Elastic Load Balancer: Maximizing Benefits and Keeping Costs Low

This post provides guidance on optimizing Elastic Load Balancer (ELB) cost and performance for your workloads. You can find recommendations for achieving optimal throughput and low latency, implementing efficient connection management, and ensuring performance and reliability during periods of high demand.

Organizations building technology solutions on AWS should be well acquainted with the six pillars of the Well‑Architected Framework: operational excellence, security, reliability, performance efficiency, cost optimization, and sustainability. Two of these pillars, namely performance efficiency and cost optimization, are common topics in our conversations with service owners and technologists. In 1-on-1 conversations, our customers are asking us for tools and strategies to them do more with less. Although AWS offers Cost Management and AWS Compute Optimizer for general guidance, we are writing this post to take some of the specific advice we have given our customers about optimizing ELB infrastructure costs and share it our more broadly.

ELB features and pricing

ELB is a portfolio of foundational AWS networking services used by customers to deliver application traffic securely, with high availability and scalability. It is a common building block for customers scaling their services hosted in AWS or on-premises locations. ELB helps organizations achieve application and infrastructure resiliency while simultaneously lowering implementation and operational costs. With ELB, organizations can dynamically adjust their infrastructure (and the costs they incur) based on demand, allowing them to adjust targets according to the incoming load.

Application Load Balancer (ALB) and Network Load Balancer (NLB) are the most commonly used ELB services and are the focal points of this article. It is important to familiarize yourself with the features and pricing of ALB and NLB and how they may apply to your specific use cases. In addition, changing conditions, traffic patterns, or new features may be grounds for revisiting your ELB setup, and how to offer the best experience and performance for the underlying clients.

Maximizing performance and optimizing cost

The following recommendations focus on real-world scenarios that have been successfully used by AWS customers to maximize performance and optimize the cost of ELB for their workloads. Having a good understanding of your workloads, such as the protocols you are using for communications, the APIs and their specific traffic patterns, as well as being aware of your LCU/NLCU characteristics, are all important to making sure you can glean the most benefit from the following best practices.

1. Optimize your client connections

ELB brokers connections between clients and endpoints, such as an application instance. Clients may access a given ELB endpoint frequently, and optimizing the clients’ connection mechanism is crucial for optimal performance. Moreover, it can have an important impact on resiliency and service health.

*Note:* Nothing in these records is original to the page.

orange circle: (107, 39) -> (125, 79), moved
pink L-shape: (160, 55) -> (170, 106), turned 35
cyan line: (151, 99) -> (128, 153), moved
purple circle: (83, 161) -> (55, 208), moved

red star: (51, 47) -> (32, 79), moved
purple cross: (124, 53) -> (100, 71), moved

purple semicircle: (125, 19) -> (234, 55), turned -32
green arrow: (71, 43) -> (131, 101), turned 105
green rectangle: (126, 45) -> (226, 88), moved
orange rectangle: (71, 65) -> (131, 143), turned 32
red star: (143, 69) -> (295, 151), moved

Clients should make efficient use of connections by using Connection Pooling, which encourages the re-use of connections when clients are making multiple calls to a service. This can also have a beneficial impact on client resources and latency. Connection pools should be populated with connections as they are needed to prevent uncontrollable connection exhaustion on the service fleets. Connection retry strategies such as Exponential backoff and injecting jitter are common ways to shield your service against being overwhelmed by sudden demand.

Familiarize yourself with the configurable ALB and NLB connection idle timeout feature to make sure the connection lifecycle is optimal by tuning clients, servers, and, if applicable, the ELB settings themselves. See here for connection idle timeout documentation for ALB, and see here for the NLB documentation.

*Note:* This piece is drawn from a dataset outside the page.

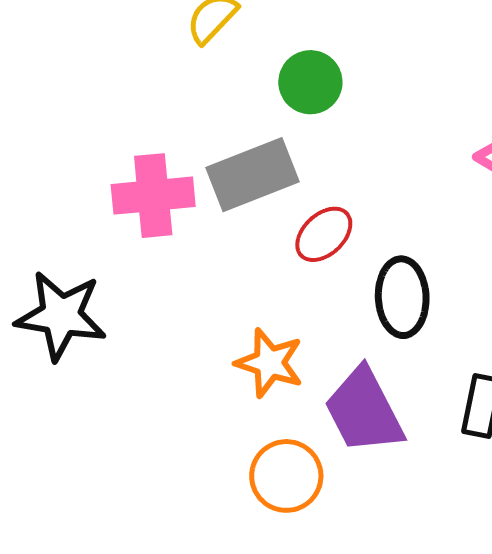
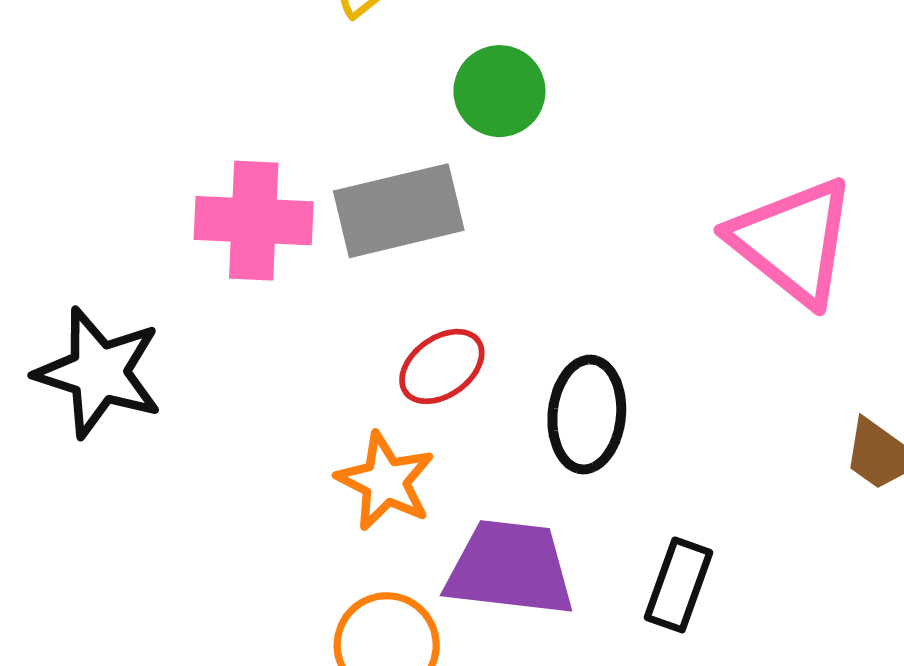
red ellipse: (324, 234) -> (442, 366), moved
purple trapezoid: (364, 411) -> (510, 568), turned 116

A popular feature of ELB is TLS protocol support. AWS announced the availability of TLS 1.3 for ELB in March 2023, which not only offers better security but lowers latency for clients as well by optimizing the TLS handshake to a single round trip exchange. It may be an easy win for you to enable this version for your low latency demanding clients. For clients supporting TLS 1.3, this feature reduces the connection handshake by an entire round trip, which cuts the latency in half.

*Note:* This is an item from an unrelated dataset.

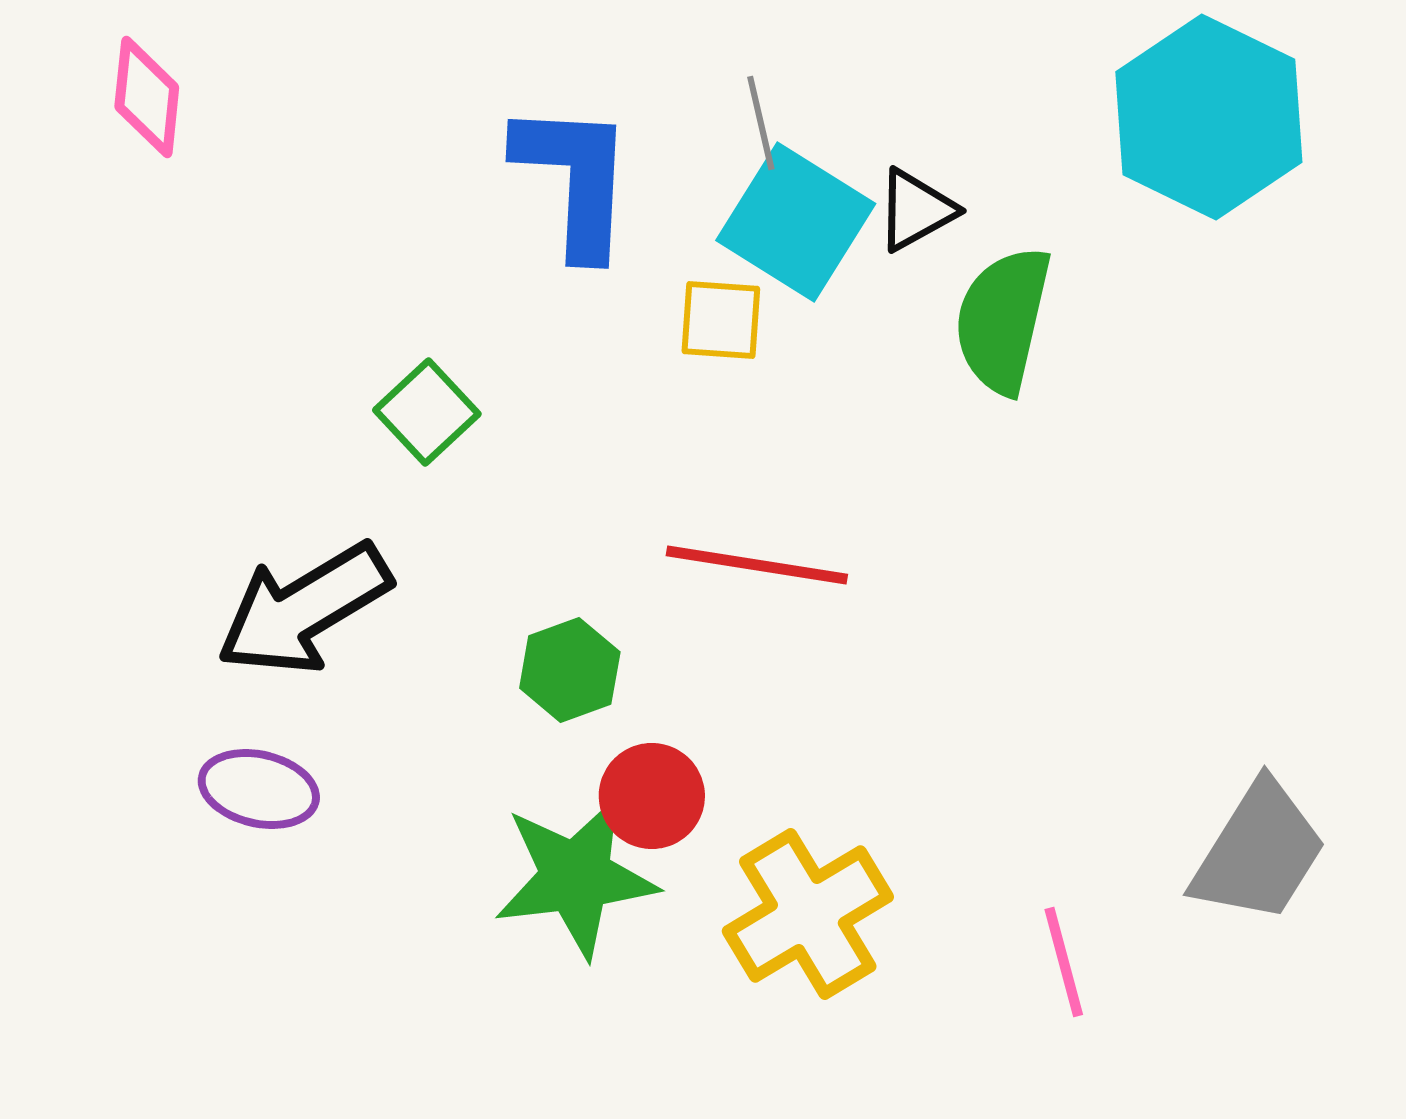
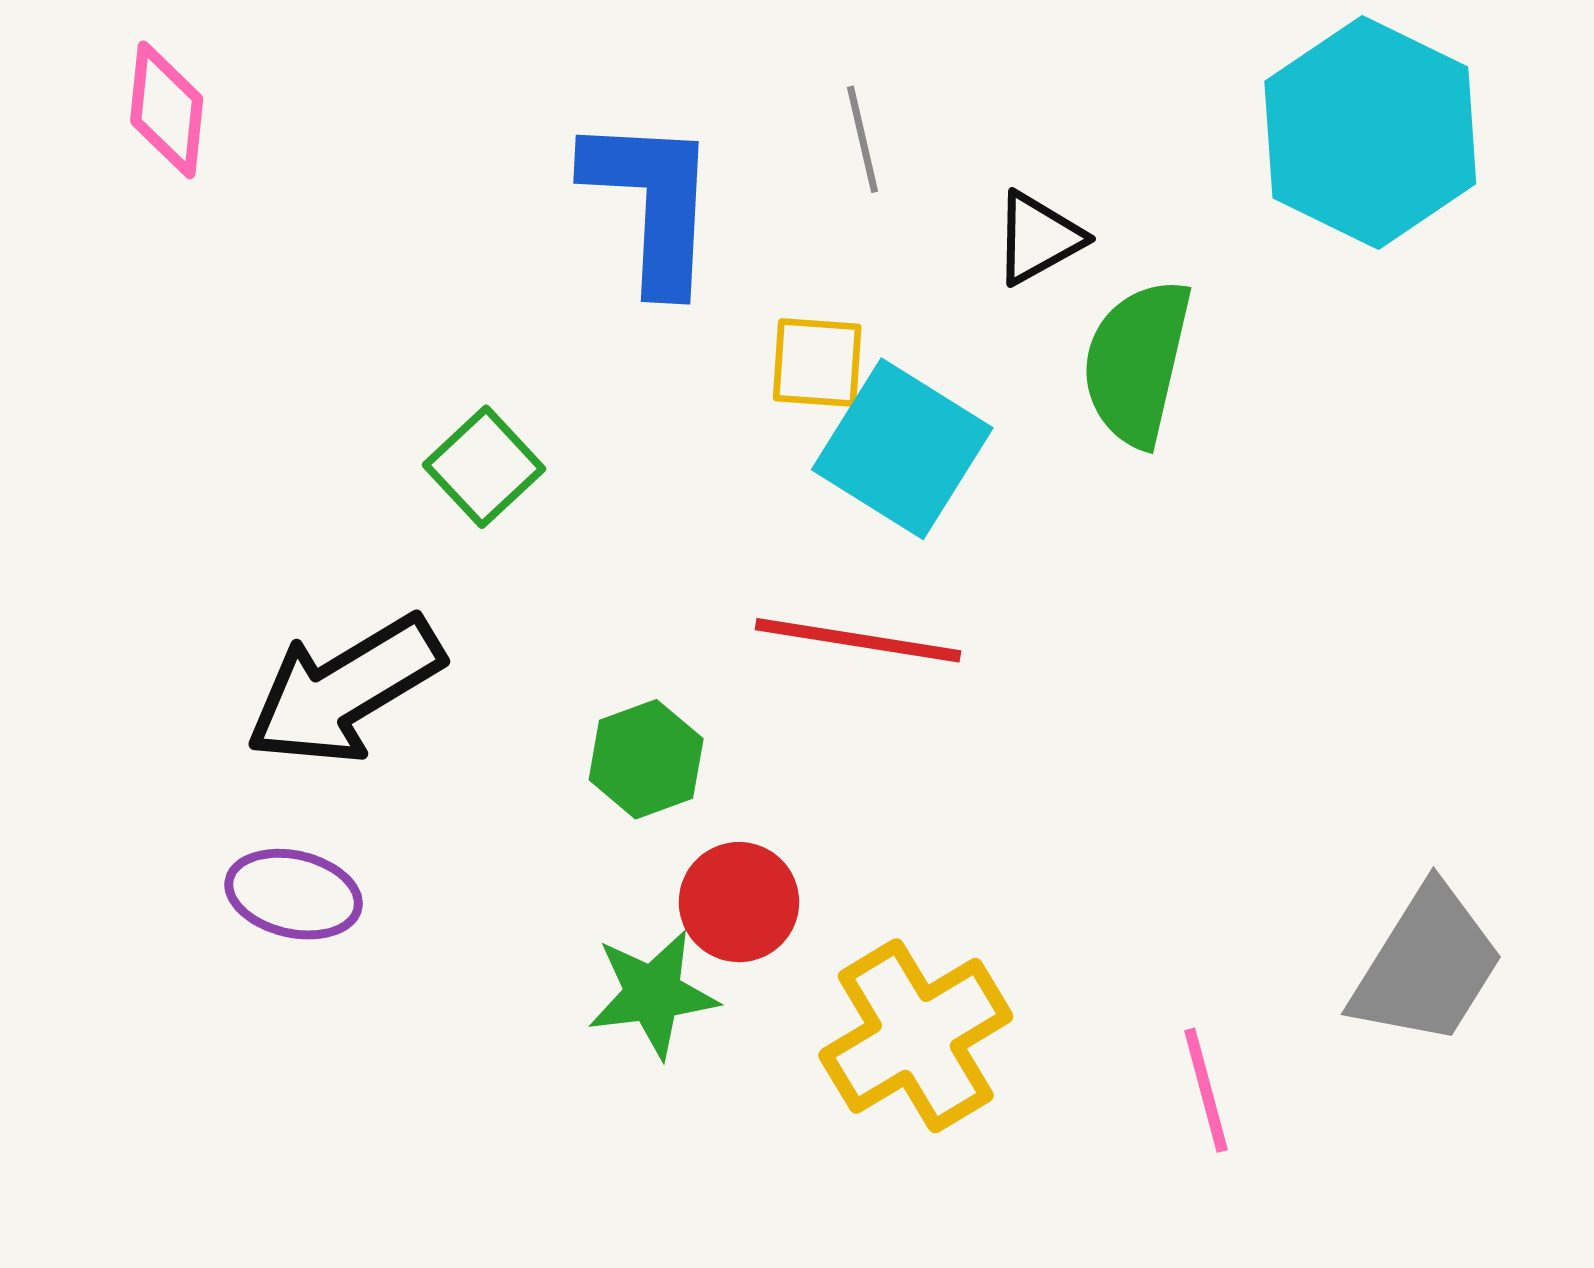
cyan square: (796, 222) -> (902, 449), moved
green star: (576, 877) -> (653, 994), size x0.7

ALB and NLB also support TLS session re-use. For the correct use case, you can configure clients that support this feature to use a previously established TLS session. This enables them to re-connect to the same TLS endpoint much more rapidly and without as many bytes transferred. This is especially important for mobile clients that may have more frequent connections and disconnections. Furthermore, this can result in substantial latency and cost savings.

2. Optimize inbound and outbound traffic

We recommend that you critically examine the type of traffic that is traversing through ELB.

A standard recommendation for accelerating data transfer is to compress the payload. This can yield significant savings in total bytes transferred and lower the total time required to transfer the data. For many use cases, combining requests so that a larger amount of data is transferred instead of making multiple calls will lower the overhead of the data transport layer as well as lower latency by only requiring a single call.

The data transport layer protocol used is also a large factor in achieving high efficiency for data transfers. Serializing the data you are transferring with an efficient protocol is critical, especially for high-volume payloads. The AWS Service Framework team has developed Smithy in part to address efficiency and scalability challenges of traditional wire protocols. Although this may be a longer transition for some of your clients, targeting the clients and APIs that are causing the highest usage may be a good strategy for savings.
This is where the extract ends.